しかし、違いもみられます。例えば顔の表情。天神縁起絵巻では険しく、人々に災いをもたらす怖い雷神が描かれていますが、宗達の風神の表情はどこか笑っていて、愉快な印象を受けます。

ではこの違いはどこからきたのでしょうか?

宗達の生きた時代

この疑問は、宗達の生きた時代について説明することで解決します。

宗達はおおよそ1580年から1620年にかけて生きていたとみられています。1600年にはあの関ヶ原の戦いも起こり、激動の時代を生きたということになります。

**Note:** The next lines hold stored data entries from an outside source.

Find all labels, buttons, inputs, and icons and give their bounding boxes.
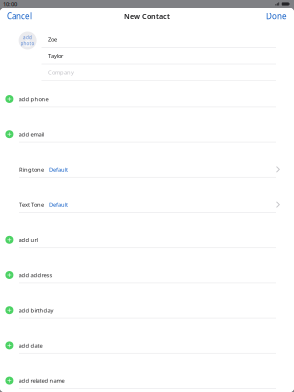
button[interactable]: Taylor [0,48,294,64]
staticText: Default [49,166,68,173]
staticText: Text Tone [19,201,44,208]
button[interactable]: Ringtone [0,162,294,197]
staticText: Company [48,68,74,76]
staticText: photo [21,41,35,47]
button[interactable]: add date [0,338,294,373]
staticText: Zoe [48,35,57,43]
staticText: add date [19,342,43,349]
staticText: add url [19,236,38,244]
staticText: Ringtone [19,166,44,173]
staticText: 10:00 [3,0,17,8]
staticText: New Contact [124,11,170,21]
button[interactable]: Zoe [0,31,294,48]
staticText: Default [49,201,68,208]
staticText: add [23,34,32,40]
staticText: add related name [19,377,65,384]
staticText: add email [19,130,44,138]
button[interactable]: add address [0,267,294,303]
staticText: Done [266,11,287,21]
button[interactable]: add email [0,127,294,162]
button[interactable]: Done [260,12,294,21]
button[interactable]: Cancel [0,12,38,21]
button[interactable]: Add photo [19,32,37,50]
button[interactable]: add related name [0,373,294,392]
button[interactable]: Company [0,64,294,81]
button[interactable]: Text Tone [0,197,294,232]
staticText: add phone [19,95,49,103]
staticText: Taylor [48,52,63,60]
staticText: Cancel [7,11,32,21]
staticText: add address [19,271,53,279]
button[interactable]: add birthday [0,303,294,338]
staticText: add birthday [19,306,54,314]
button[interactable]: add url [0,232,294,267]
button[interactable]: add phone [0,92,294,127]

この時代は、「下剋上」の時代を経て、支配階級が没落し、庶民(武士)が台頭した時代です。人々に勢いがあり、自由で伸びやかな時代だったといえます。

さきほどの「愉快な風神」は、そのような大らかな時代の気色を反映して描かれたものなのではないでしょうか?

まとめ

以上のことをまとめると、宗達は過去の作品を参考にしながらも、その時代の気色を反映して、愉快で親しみやすい、従来とは全く異なる姿の風神雷神を描いたということになります。また、この作品は、「模倣から創造を導く」という宗達の独創性が現れた、彼の集大成といえる作品なのです!!

 この作品の大胆な構図も、この時代の気色が反映されたものだったのです。

私たちがこの作品を見て、その「大胆さ」に心が惹かれたとき、私たちは宗達の生きた時代」を感じているのですね。この作品を通して、かつての世を覗いているのです。数百年も昔の時代と私たちが繋がった瞬間です。